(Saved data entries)
——————————

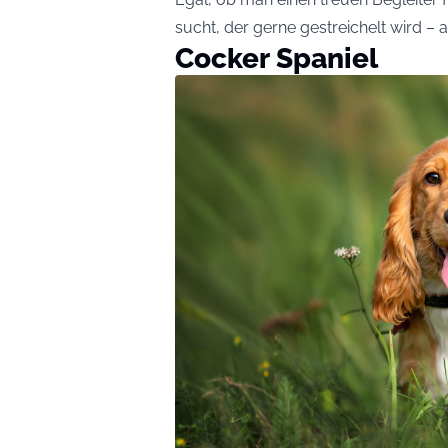
sucht, der gerne gestreichelt wird – 
Cocker Spaniel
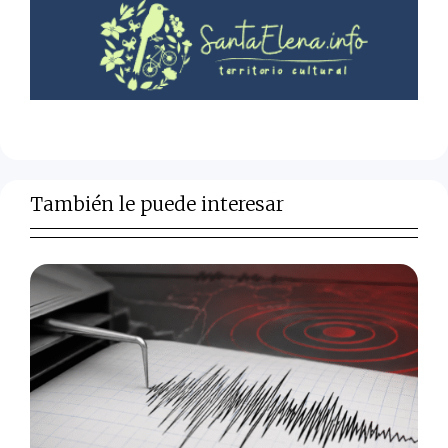
También le puede interesar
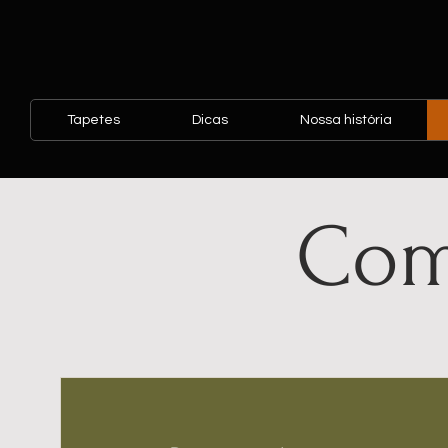
Tapetes
Dicas
Nossa história
Com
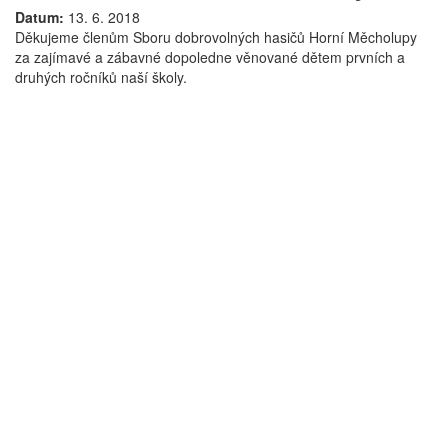
Datum:
13. 6. 2018
Děkujeme členům Sboru dobrovolných hasičů Horní Měcholupy
za zajímavé a zábavné dopoledne věnované dětem prvních a
druhých ročníků naší školy.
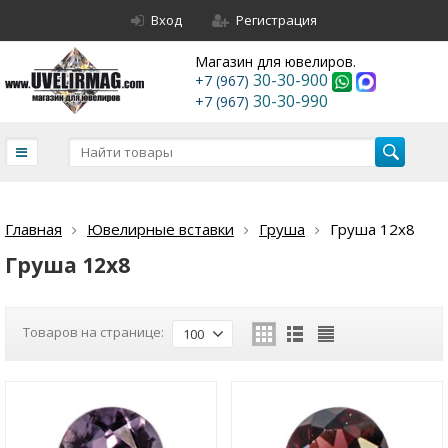
Вход
Регистрация
Магазин для ювелиров.
30-30-900
+7 (967)
30-30-990
+7 (967)
Главная
Ювелирные вставки
Груша
Груша 12х8
Груша 12х8
Товаров на странице:
100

——————————

■ What needs to be done ■
From the line that contains "za zajímavé a" through the last line of the entries, transcribe every line exactly, leaving out the pictures.

■ Response to this exercise ■
za zajímavé a zábavné dopoledne věnované dětem prvních a
druhých ročníků naší školy.
Вход
Регистрация
Магазин для ювелиров.
30-30-900
+7 (967)
30-30-990
+7 (967)
Главная
Ювелирные вставки
Груша
Груша 12х8
Груша 12х8
Товаров на странице:
100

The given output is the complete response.